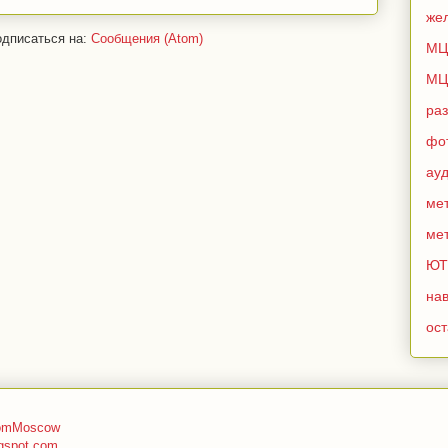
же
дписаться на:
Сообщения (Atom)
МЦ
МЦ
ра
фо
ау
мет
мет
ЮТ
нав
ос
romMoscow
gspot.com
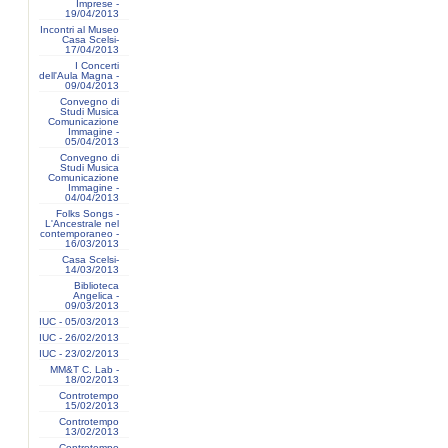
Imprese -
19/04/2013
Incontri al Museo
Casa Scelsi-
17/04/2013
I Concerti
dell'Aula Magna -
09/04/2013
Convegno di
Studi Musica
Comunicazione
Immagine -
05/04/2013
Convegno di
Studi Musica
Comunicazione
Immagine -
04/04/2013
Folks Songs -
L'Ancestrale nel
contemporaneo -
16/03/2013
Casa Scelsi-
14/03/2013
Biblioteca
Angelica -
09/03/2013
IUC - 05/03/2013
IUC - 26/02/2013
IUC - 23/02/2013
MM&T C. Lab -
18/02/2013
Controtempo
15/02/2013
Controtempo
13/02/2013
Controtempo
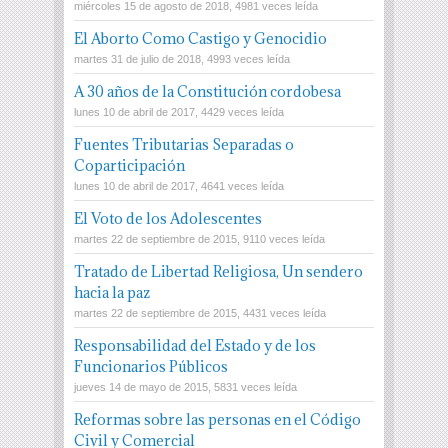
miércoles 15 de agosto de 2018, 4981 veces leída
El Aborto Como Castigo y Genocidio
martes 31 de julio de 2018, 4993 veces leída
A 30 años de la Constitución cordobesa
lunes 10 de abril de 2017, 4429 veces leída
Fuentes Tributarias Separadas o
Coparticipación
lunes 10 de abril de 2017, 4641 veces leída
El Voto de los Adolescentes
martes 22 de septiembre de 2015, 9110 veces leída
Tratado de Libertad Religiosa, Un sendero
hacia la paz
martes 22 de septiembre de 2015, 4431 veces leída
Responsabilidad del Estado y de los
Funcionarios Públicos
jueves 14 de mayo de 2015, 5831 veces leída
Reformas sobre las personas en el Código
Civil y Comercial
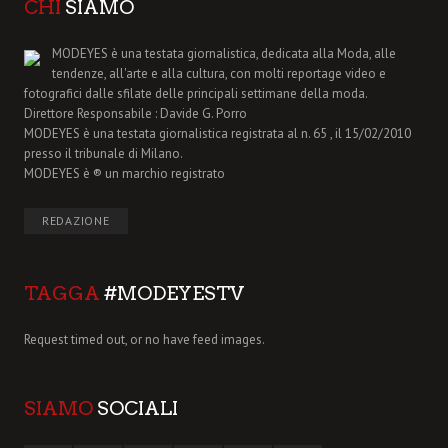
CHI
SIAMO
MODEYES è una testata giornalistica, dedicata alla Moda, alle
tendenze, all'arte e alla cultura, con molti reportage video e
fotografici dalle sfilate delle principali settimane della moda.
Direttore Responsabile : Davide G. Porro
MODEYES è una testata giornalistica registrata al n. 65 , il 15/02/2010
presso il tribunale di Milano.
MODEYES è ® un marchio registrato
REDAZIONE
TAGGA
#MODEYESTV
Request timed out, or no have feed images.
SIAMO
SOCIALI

==============================

ACTIVITY.
Pictures are to be left out, and the lines from the beginning of the records through the line with "IUC - 26/02/2013" are to be printed exactly, with nothing added.

ANSWER TO THIS EXERCISE.
же
дписаться на:
Сообщения (Atom)
МЦ
МЦ
ра
фо
ау
мет
мет
ЮТ
нав
ос
romMoscow
gspot.com
Imprese -
19/04/2013
Incontri al Museo
Casa Scelsi-
17/04/2013
I Concerti
dell'Aula Magna -
09/04/2013
Convegno di
Studi Musica
Comunicazione
Immagine -
05/04/2013
Convegno di
Studi Musica
Comunicazione
Immagine -
04/04/2013
Folks Songs -
L'Ancestrale nel
contemporaneo -
16/03/2013
Casa Scelsi-
14/03/2013
Biblioteca
Angelica -
09/03/2013
IUC - 05/03/2013
IUC - 26/02/2013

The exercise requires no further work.